Task requirements | Wherever the string "para" appears in the listing, copy that line.

── Listed records ──

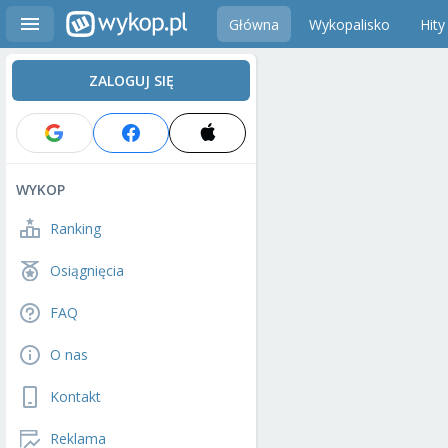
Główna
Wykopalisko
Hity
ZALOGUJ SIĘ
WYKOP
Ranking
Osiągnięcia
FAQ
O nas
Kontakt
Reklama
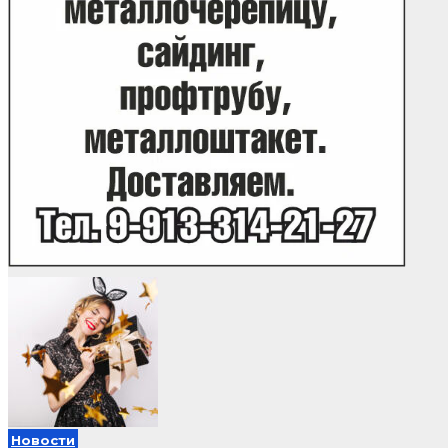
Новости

───
── Listed records ──

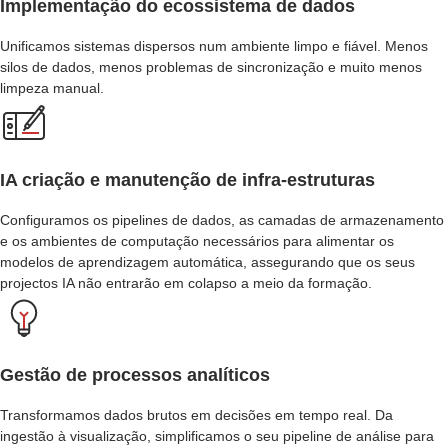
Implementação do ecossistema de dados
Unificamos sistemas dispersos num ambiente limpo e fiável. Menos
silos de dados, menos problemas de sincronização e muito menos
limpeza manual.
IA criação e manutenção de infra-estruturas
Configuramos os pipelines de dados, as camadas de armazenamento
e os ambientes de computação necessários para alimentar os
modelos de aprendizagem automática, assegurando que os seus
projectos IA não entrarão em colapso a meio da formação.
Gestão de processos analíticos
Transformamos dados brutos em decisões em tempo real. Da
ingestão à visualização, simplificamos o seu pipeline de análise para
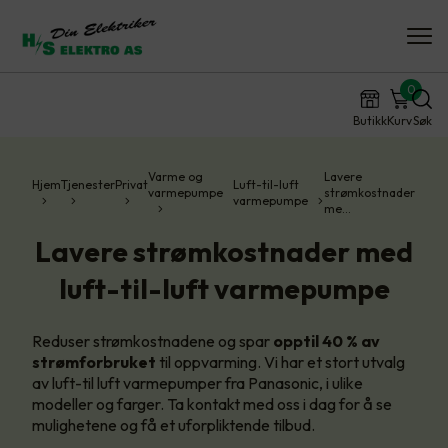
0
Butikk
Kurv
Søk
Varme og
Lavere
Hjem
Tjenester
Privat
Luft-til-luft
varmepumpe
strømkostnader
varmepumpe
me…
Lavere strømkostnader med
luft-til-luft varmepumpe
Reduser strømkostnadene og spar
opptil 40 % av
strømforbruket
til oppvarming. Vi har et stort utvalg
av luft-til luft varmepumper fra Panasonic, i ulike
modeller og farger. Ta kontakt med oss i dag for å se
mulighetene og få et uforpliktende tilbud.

───
── Listed records ──

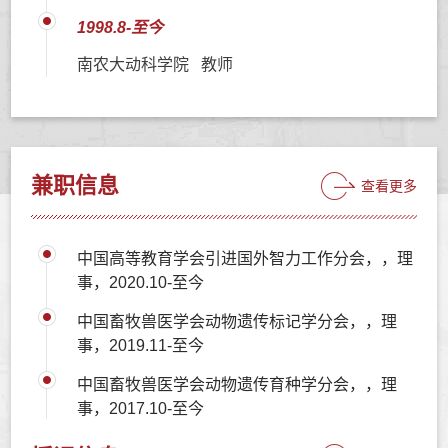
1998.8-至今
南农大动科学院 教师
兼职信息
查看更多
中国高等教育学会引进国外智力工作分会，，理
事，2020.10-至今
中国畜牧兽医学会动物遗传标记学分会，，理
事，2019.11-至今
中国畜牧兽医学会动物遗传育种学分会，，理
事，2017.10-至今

───

Finished exercise |
e os ambientes de computação necessários para alimentar os
ingestão à visualização, simplificamos o seu pipeline de análise para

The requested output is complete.